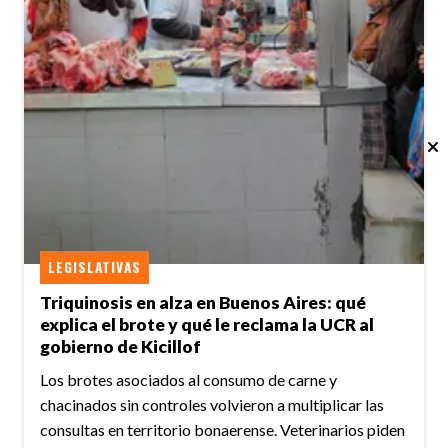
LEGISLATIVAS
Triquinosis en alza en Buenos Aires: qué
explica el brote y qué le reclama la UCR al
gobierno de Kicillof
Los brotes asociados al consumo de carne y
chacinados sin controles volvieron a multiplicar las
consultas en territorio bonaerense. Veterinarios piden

--

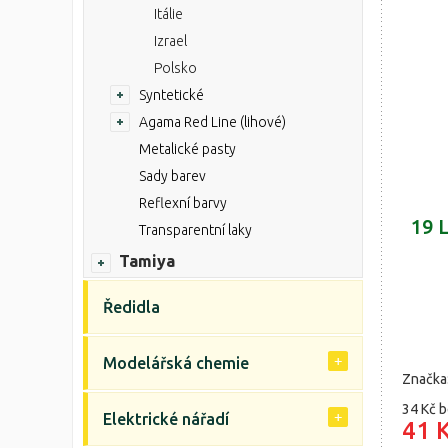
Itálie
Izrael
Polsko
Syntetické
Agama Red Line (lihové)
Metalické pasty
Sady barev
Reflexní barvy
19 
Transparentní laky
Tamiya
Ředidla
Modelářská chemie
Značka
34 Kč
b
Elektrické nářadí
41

==

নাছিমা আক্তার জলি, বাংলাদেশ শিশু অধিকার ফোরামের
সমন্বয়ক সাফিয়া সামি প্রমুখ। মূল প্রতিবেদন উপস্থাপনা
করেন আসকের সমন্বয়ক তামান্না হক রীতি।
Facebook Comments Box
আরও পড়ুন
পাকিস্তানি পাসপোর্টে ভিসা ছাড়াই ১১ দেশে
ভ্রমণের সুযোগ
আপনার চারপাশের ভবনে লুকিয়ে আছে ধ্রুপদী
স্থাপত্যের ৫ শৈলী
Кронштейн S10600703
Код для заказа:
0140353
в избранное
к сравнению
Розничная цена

> ABOUT THIS EXERCISE
Set down, unchanged, only those lines above that fall between the line with "সমন্বয়ক সাফিয়া সামি" and the line with "Розничная цена", the two end lines included.

> TASK SOLUTION
সমন্বয়ক সাফিয়া সামি প্রমুখ। মূল প্রতিবেদন উপস্থাপনা
করেন আসকের সমন্বয়ক তামান্না হক রীতি।
Facebook Comments Box
আরও পড়ুন
পাকিস্তানি পাসপোর্টে ভিসা ছাড়াই ১১ দেশে
ভ্রমণের সুযোগ
আপনার চারপাশের ভবনে লুকিয়ে আছে ধ্রুপদী
স্থাপত্যের ৫ শৈলী
Кронштейн S10600703
Код для заказа:
0140353
в избранное
к сравнению
Розничная цена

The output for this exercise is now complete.